In one of those perfect confluences of circumstances, my 43rd birthday today falls on a “Life” day. The day itself doesn’t have much significance – I’m spending most of the day working, and teaching a workshop in Baltimore this evening – I had mentioned to a friend that after this tour is over I will have time to “rest and take stock of things.”
I wasn’t especially positive about that last part; there have been a lot of changes in my life over the past year, and I’ve honestly been so busy that I can’t say whether they were positive or negative. My friend was quite emphatic in her response:
As long as you’ve made decisions that you honestly believe are best for you there’s no reason to dread taking stock.

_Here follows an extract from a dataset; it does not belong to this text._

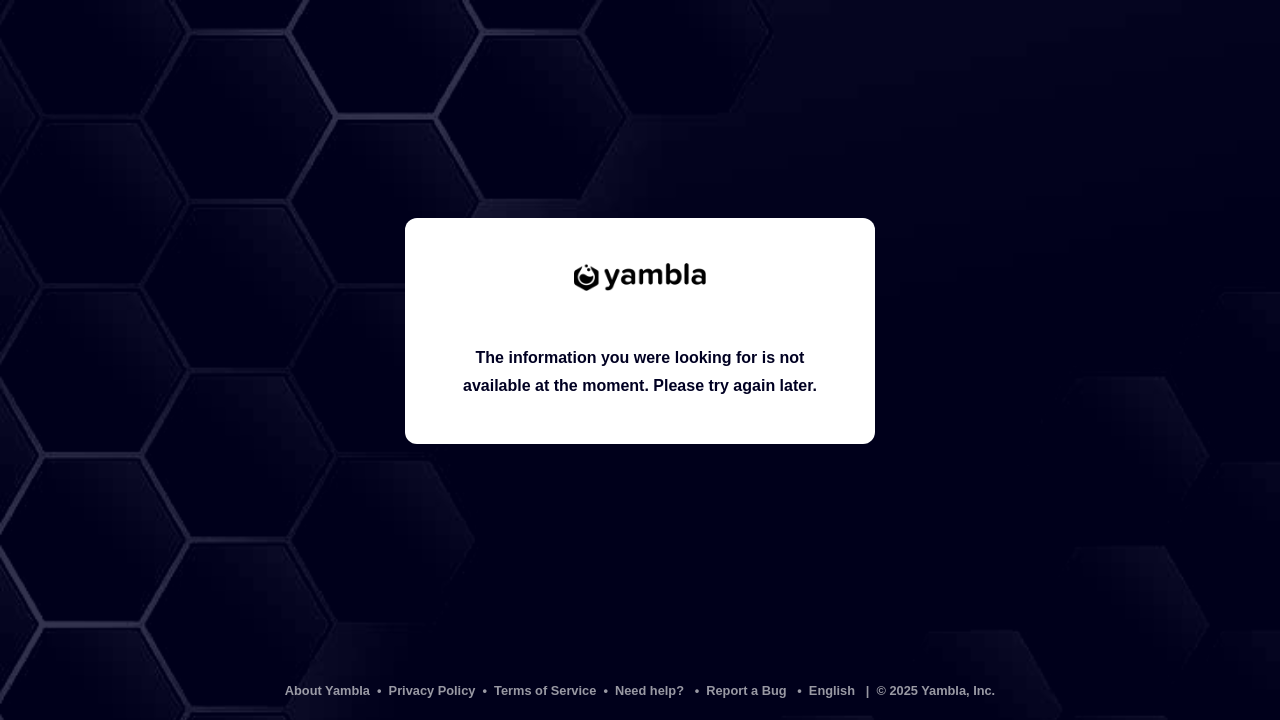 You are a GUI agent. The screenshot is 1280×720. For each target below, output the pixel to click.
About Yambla (327, 690)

You see what you’ve done. What you would like to continue doing. What you’d like to do differently.
Not so scary.
It’s not the first time she and I have disagreed as to the relative simplicity (or scariness) of things. It’s that “As long as…” clause that gets me. As I’ve written in other posts, it’s quite difficult for me to get past the shoulds, woulds, could’ves & why didn’ts.
All Things Being Equal..
I’m a master of reframing. I can take the events of the past year and paint you a picture of triumph, self-realization, creative success and social value in the things I did. At the same time, I can play devil’s advocate, and go down the list of failure, tragedy, misfortune and just plain “UR DOIN IT WRONG” that permeates the year – sometimes in the very same actions that were in the first frame.
What does this tell me? Well, the same thing that Buddhism has taught me for decades: that it’s not the things themselves that make the difference, it’s the attachments we choose to put on them. Much like the Gaping Void cartoon to the left, it’s about choosing the version of events that brings you the most joy.
That’s not necessarily the happy view. There’s a lot to be said for wallowing in grief, for maundering and brooding and letting yourself be sad about things. In fact, that may be more useful than trying to put a positive spin on life; either way, you’re not going to be able to sustain the mood for long, and at least you can get the depressing one over with.
The Real Stock
One thing I can look at is the other meaning of the word “stock” – as in, the stuff that all the pieces of the soup of life float around in. Regardless of the individual ingredients of my life – the tasty morsels and the not-so-tasty that are there more for health or for spice (beware the bay leaf!) there is a larger presence that these events are contained within. This “stock” of my life is something that I can at least look at with some pride and integrity.
I act with the intention of bringing more beauty, grace, and passion into the world. I am not always successful, and there are times when it seems the best-laid plans are agleying all over the place. But I am fortunate that from that base of intention I am connected to a vast network of friends, allies, family of blood and choice, and loved ones who support me in my work and my intent.
After four decades and then some, I can’t think of a better place to be.